Talking about gender and bodies can be hard and confusing, even more so, if you actually care about keeping your language trans-inclusive. So have this listicle, which I sporadically update and amend.

What is Biological Essentialism?

Biological essentialism, often shortened to bio-essentialism, is one of the most common forms of transantagonistic language and it generally revolves around using some (most often entirely arbitrary) understanding of “biology” to force a categorization onto people’s identities and award or deny people the validity of their gender. It usually plays out in the form of “.. but you are ..”, so look out whenever that’s about to roll off your tongue. The gender of a person can only ever be determined by the person itself and its validity is (with some obvious exclusions like “attack helicopter” and similar) not dependent on whether you think that’s a “real” gender or not. All gender is made up and just an expression of who we are, which can never be defined, only expressed, by language. As such, one cannot “see” gender, so don’t even try.

1. Talking about “sex”.

While the trans discourse is ever ongoing and may change and loop back on itself, it is generally advisable to speak of gender, when you mean people, and not use gendered language for bodies or bodily configurations. As a rule of thumb, whatever the gender of the person is, is also the gender (or “sex”) of the body. I personally do mostly (but not entirely) agree with this article about it, but other trans people might fundamentally disagree (surprisingly, we’re not one monolithic entity!).

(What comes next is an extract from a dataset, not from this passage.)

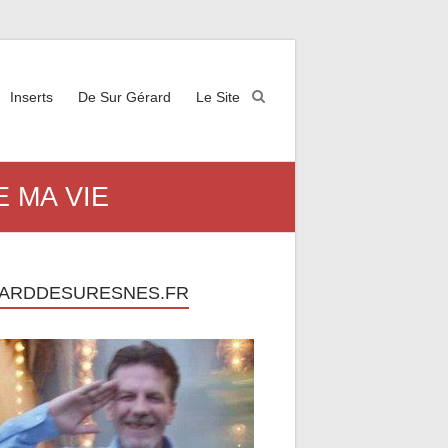
Inserts
De Sur Gérard
Le Site
E MA VIE
ARDDESURESNES.FR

Generally, every person has the right to decide for themselves how they talk about their gender and whether or not they see their sex as “the same” as their gender or differing from it. Both gender and sex are, after all, social constructs that resonate more or less with the actual reality. Where ever your self-identification has implications for other people, though, you should thread really, really carefully. That’s why one should never gender bodies, bodily configurations, genitals or other organs independently of their owner. A male person has a male body, male genitals, etc, no matter how they look. A body all by itself doesn’t have a gender. So a penis is not a male genital, not a cis man’s genital either, unless that specific genital is attached to a person that self-determined their gender as “man”.

If it’s necessary to talk about specific bodily configurations, organs or genitals, just refer to the people owning those as people owning those, rather than gendering this inevitably diverse group of people.

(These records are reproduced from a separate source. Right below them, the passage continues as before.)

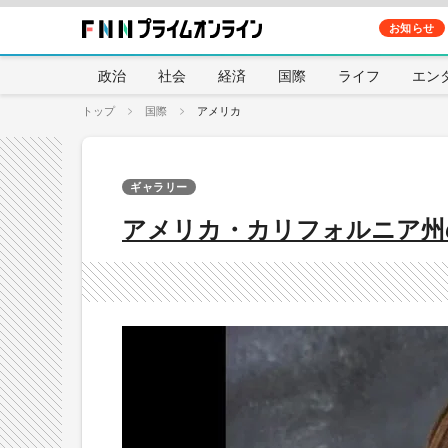
お知らせ
政治
社会
経済
国際
ライフ
エン
トップ
国際
アメリカ
ギャラリー
アメリカ・カリフォルニア州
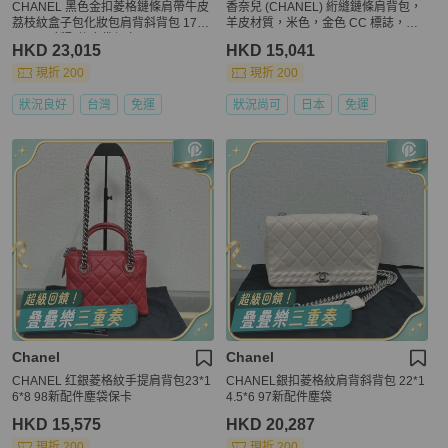
CHANEL 黑色金扣菱格鏈條肩帶牛皮
香奈兒 (CHANEL) 絎縫鏈條肩背包，
荔枝紋盒子包化妝包肩背斜背包 17×8
羊皮材質，米色，金色 CC 標誌，正
×9.5 98新配件塵袋保卡
品 BA3639
HKD 23,015
HKD 15,041
現折 200
現折 200
狀況良好
台灣
免運
狀況尚可
日本
免運
Chanel
Chanel
CHANEL 红銀菱格紋手提肩背包23*1
CHANEL銀扣菱格紋肩背斜背包 22*1
6*8 98新配件塵袋保卡
4.5*6 97新配件塵袋
HKD 15,575
HKD 20,287
現折 200
現折 200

Examples are using “reproductive health care” instead of “women’s healthcare”. Many people from all genders have uteri, vaginas, need birth control pills, may want to have an abortion or can bear a child. And more than enough women are not equipped with either of those and don’t have the associated issues, but others, according to their bodies, not their gender.

2. The binary, or “exorsexism”.

Talking about “men and women”, as if those were all genders there are, or “both”/”opposite” genders, or even worse “sexes”. There is an arbitrary number of genders and just because the hegemonic language only recognizes two of them, doesn’t mean the others don’t exist or are any more “made up” than those two. “Sex”, however you want to define it, is not binary either. See here:

I sadly can’t find the original source anymore, so if you want credit, please contact me.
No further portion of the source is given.